View Full Version : What's In Store for 2007?



okcpulse
01-09-2007, 08:04 PM
Another terrorist attack. More natural disasters. Famine. Another world war. A major plague. The second coming of Christ. These are all predictions made my people who participated in various polls about what they foresee for the year 2007. What happened to everyone's optimism? Our society, for some reason or another, sees the future as a grim distopia of failures and death. Why is that? Many people feared what would happen in 2000. The year came and went peacefully. Now, go back to 1984 and tell someone that in seventeen years terrorists are going to fly two passenger jets into the World Trade Center in New York, and they will probably feel like their imagination of the 21st Century has been reaffirmed as the scary future all of us like to stick to. But like 2000, 2001 came and went. We bounced back, we recovered. It's now a part of history.

For me, I like to stick to what makes the future so fascinating to begin with. And let's face it, we are IN the future.
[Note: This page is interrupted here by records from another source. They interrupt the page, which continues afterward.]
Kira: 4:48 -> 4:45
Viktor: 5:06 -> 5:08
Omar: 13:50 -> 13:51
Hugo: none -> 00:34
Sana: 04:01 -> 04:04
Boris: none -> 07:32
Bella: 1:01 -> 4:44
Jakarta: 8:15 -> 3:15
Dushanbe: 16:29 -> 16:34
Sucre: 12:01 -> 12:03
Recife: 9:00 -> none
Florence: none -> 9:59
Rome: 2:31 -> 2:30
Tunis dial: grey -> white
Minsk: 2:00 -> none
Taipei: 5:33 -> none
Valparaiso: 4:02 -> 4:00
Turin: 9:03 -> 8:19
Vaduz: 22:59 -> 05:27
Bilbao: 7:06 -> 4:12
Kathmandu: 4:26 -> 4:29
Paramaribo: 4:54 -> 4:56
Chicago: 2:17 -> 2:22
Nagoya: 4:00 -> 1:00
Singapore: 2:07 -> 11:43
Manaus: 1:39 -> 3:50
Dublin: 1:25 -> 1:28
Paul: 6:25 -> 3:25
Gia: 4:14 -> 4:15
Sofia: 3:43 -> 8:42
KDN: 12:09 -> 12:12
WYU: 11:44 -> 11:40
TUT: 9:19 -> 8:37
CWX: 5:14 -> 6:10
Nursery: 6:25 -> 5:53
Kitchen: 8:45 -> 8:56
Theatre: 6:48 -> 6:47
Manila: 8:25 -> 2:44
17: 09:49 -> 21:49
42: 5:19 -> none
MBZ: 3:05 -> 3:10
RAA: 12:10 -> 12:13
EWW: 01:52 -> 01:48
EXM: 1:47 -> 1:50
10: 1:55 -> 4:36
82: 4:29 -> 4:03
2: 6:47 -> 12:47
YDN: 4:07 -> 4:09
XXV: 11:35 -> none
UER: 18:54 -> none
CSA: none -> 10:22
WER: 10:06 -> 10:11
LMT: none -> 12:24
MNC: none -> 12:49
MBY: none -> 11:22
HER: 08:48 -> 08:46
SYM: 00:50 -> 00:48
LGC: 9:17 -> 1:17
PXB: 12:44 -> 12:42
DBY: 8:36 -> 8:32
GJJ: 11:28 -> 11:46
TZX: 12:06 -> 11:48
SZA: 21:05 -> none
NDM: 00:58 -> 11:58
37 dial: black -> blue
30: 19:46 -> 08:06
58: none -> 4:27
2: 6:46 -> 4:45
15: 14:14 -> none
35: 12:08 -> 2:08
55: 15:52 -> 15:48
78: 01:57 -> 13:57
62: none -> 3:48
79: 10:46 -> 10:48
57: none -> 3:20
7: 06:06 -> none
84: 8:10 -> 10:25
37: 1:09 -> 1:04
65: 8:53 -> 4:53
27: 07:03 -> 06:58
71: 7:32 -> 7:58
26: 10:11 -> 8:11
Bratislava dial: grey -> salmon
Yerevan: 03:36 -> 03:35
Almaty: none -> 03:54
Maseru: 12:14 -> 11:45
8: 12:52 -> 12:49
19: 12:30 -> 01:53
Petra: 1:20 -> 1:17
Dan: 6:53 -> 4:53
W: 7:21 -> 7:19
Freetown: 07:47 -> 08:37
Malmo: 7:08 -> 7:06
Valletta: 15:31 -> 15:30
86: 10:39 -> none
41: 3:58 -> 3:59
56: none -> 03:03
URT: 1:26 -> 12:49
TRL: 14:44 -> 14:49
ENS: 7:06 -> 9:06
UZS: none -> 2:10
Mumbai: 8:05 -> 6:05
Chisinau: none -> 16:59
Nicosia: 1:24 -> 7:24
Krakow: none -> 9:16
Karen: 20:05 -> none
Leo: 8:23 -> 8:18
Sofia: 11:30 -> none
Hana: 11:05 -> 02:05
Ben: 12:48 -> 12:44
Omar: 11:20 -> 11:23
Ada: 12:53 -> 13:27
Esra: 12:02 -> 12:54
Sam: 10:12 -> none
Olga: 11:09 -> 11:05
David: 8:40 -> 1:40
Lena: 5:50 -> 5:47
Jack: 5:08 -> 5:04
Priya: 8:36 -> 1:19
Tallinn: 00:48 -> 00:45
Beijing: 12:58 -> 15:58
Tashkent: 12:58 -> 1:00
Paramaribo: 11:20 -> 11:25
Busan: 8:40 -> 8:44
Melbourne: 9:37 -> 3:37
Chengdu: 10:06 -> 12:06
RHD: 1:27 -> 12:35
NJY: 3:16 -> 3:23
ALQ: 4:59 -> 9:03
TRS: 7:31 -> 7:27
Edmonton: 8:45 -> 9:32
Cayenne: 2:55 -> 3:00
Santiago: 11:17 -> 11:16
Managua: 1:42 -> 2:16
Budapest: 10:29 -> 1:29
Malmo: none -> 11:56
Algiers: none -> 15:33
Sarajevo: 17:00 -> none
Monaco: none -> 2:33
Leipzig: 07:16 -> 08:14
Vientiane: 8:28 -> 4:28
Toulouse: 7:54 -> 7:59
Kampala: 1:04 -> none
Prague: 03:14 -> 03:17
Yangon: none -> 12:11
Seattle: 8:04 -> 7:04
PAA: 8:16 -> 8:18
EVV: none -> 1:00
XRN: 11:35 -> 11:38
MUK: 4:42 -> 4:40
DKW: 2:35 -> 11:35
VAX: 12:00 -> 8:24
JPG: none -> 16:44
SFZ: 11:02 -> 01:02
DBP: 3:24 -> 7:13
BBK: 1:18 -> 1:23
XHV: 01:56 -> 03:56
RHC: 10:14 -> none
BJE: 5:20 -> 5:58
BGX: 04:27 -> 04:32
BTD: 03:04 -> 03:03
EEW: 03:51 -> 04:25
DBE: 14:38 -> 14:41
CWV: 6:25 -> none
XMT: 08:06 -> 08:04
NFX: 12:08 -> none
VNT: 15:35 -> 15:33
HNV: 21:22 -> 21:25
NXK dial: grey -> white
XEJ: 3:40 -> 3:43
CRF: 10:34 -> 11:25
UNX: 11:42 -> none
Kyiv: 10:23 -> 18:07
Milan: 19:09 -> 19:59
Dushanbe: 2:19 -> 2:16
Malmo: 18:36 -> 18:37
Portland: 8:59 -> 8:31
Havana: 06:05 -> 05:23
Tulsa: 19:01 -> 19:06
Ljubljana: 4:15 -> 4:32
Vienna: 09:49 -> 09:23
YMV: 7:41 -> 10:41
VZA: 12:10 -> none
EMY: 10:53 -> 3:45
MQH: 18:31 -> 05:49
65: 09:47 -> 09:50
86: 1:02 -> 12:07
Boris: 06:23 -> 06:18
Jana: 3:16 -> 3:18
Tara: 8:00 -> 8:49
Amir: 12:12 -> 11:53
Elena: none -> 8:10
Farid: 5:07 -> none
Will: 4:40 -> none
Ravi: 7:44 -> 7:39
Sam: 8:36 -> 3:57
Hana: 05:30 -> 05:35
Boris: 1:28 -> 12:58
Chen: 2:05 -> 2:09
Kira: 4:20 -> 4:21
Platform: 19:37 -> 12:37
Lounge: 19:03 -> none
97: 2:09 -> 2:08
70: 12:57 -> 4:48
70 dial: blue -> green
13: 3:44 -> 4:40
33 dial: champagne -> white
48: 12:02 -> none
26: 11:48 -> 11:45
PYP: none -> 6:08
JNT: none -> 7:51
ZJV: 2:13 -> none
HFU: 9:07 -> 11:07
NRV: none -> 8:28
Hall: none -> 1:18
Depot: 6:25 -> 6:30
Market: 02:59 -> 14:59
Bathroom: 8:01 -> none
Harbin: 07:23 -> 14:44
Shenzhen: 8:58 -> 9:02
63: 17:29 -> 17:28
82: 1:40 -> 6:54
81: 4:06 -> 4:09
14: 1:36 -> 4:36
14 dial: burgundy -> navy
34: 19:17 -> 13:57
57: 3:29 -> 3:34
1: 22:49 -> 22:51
The virtual digital empire we all imagined is here, and improved in ways we never thought possible. I imagined back in the day that TV sets would be replaced by curved LCD screens, that carried the same dimension as traditional TVs. I thought we'd still call them TV sets. I also envisioned us not using computers that are as powerful as supercomputers of the 1970s, but that our house was the computer. Everything automated and voice activated. Still no flying cars, and that's a good thing. No colonies on the moon or Mars, as of yet. Nope, NASA went the way of sending billion dollar rovers to Mars to send back postcards.

The future arrived full of changes no one ever imagined. For instance, our lingo has changed. We longer have TV sets. We have flat panels in our living room. Our lingo for old components has even changed. We now refer to TV sets as CRTs. Same goes for computers. It's no longer just a monitor. It's a CRT monitor. We don't have telephones any more. We call them land lines, now. Confuses the heck out of great grandma. We call them land lines because we do most of our communication by way of cell phone or Blackberry. The Sony Walkman is gone. We now listen to massive playlists of music on iPod Nannos or the new Zune. We no longer watch shows. We watch shows in HD, or we jump to- not a computer anymore- a Mac or a PC- to watch streaming video. And since our Mac or PC is packed with enough components to entail a fully functional media center, the DVD player in our living room is not a DVD player anymore. It's a standalone DVD player. And we've completely retrograded regarding where we put our flat panels. In the 1950's, people used TV stands. Then in the 1980s and 1990s, everyone moved to entertainment centers. Now we're back to TV stands, though they are actually now called stands. Although you don't have to put your flat panel on a stand. You can now mount it on the wall. And they even come with PC inputs so you can hook your PC or Mac up to your flat panel in the living room, where you now have your e-mail and digital entetainment all on the fly.

We no longer just have hospitals anymore. We now have medical centers flanked by bio-tech campuses that employ thousands of scientists and researchers, or specialty centers that specialize in different conditions. We have cancer treatment centers, women's health centers full of doctors that specialize in maternal care. We no longer just throw down blacktop and call it a road. We now build roads that consist of asphalt, concrete and special rebar made to withstand changes in climate. We no longer wait in rush hour to find out if a wreck occured. LED signs now tell us if there is a wreck, where it is and how long it will take to get to the next freeway.

Now none of this sounds like a future headed for disaster. Will bad things happen? Yes, and they always have since the dawn of time. But things will also get better. We should be thankful that we have the priviledge of being alive to see the things happening today that those before us never got a chance to see. And 2007 will bring us even further. Set aside your fears. Years come and go in a nonchalant manner, and we will still be doing the same things we did ten years ago. Go to work, go on vacation, take care of the shopping, the bills, even move to a new town, go to a game, go to dinner, and most of all, take care of each other.